Personally, I wouldn't use the second approach. If you're having problems with "zombie" threads, set IsBackground to true on the thread.


Your first attempt is pretty good, but the thread continued to exist even after the application exits, because you didn't set the IsBackground property to true... here is a simplified (and improved) version of your code:

MyObject myObject = this.MyObject;
Thread t = new Thread(()=>
    {
        Thread.Sleep(1000); // wait a second (for a specific reason)
        DoTheCodeThatNeedsToRunAsynchronously();
        myObject.ChangeSomeProperty();
    });
t.IsBackground = true;
t.Start();

With regards to the thread safety: it's difficult to tell if your program functions correctly when multiple threads execute simultaneously, because you're not showing us any points of contention in your example. It's very possible that you will experience concurrency issues if your program has contention on MyObject.
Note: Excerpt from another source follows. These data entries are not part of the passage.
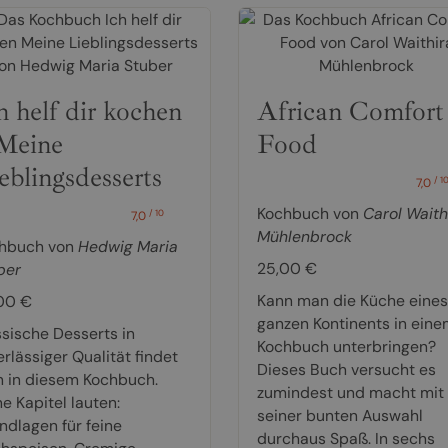
h helf dir kochen
African Comfort
Meine
Food
eblingsdesserts
/ 1
7,0
Kochbuch von
Carol Waith
/ 10
7,0
Mühlenbrock
hbuch von
Hedwig Maria
25,00 €
ber
Kann man die Küche eines
00 €
ganzen Kontinents in eine
ssische Desserts in
Kochbuch unterbringen?
rlässiger Qualität findet
Dieses Buch versucht es
 in diesem Kochbuch.
zumindest und macht mit
e Kapitel lauten:
seiner bunten Auswahl
ndlagen für feine
durchaus Spaß. In sechs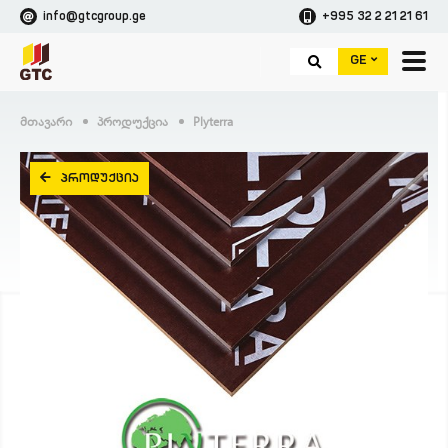
info@gtcgroup.ge
+995 32 2 21 21 61
GE
Მთავარი
Პროდუქცია
Plyterra
ᲞᲠᲝᲓᲣᲥᲪᲘᲐ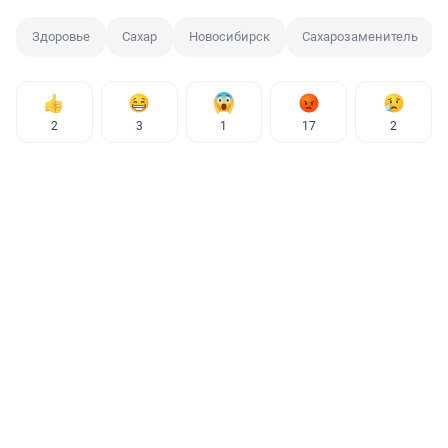
Здоровье
Сахар
Новосибирск
Сахарозаменитель
2
3
1
17
2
Java has the final keyword and C# has a corresponding keyword called readonly, but neither final nor readonly ensure that the state of the object you're modifying will be consistent between threads. The only thing these keywords do is ensure that you do not change the reference the object is pointing to. If two threads have read/write contention on the same object, then you should perform some type of synchronization or atomic operations on that object in order to ensure thread safety.

Update

OK, if you modify the reference to which myObject is pointing to, then your contention is now on myObject. I'm sure that my answer will not match your actual situation 100%, but given the example code you've provided I can tell you what will happen:

You will not be guaranteed which object gets modified: it can be that.MyObject or this.MyObject. That's true regardless if you're working with Java or C#. The scheduler may schedule your thread/timer to be executed before, after or during the second assignment. If you're counting on a specific order of execution, then you have to do something to ensure that order of execution. Usually that something is a communication between the threads in the form of a signal: a ManualResetEvent, Join or something else.

Here is a join example:

MyObject myObject = this.MyObject;
Thread task = new Thread(()=>
    {
        Thread.Sleep(1000); // wait a second (for a specific reason)
        DoTheCodeThatNeedsToRunAsynchronously();
        myObject.ChangeSomeProperty();
    });
task.IsBackground = true;
task.Start();
task.Join(); // blocks the main thread until the task thread is finished
myObject = that.MyObject; // the assignment will happen after the task is complete

Here is a ManualResetEvent example:

ManualResetEvent done = new ManualResetEvent(false);
MyObject myObject = this.MyObject;
Thread task = new Thread(()=>
    {
        Thread.Sleep(1000); // wait a second (for a specific reason)
        DoTheCodeThatNeedsToRunAsynchronously();
        myObject.ChangeSomeProperty();
        done.Set();
    });
task.IsBackground = true;
task.Start();
done.WaitOne(); // blocks the main thread until the task thread signals it's done
myObject = that.MyObject; // the assignment will happen after the task is done

Of course, in this case it's pointless to even spawn multiple threads, since you're not going to allow them to run concurrently. One way to avoid this is by not changing the reference to myObject after you've started the thread, then you won't need to Join or WaitOne on the ManualResetEvent.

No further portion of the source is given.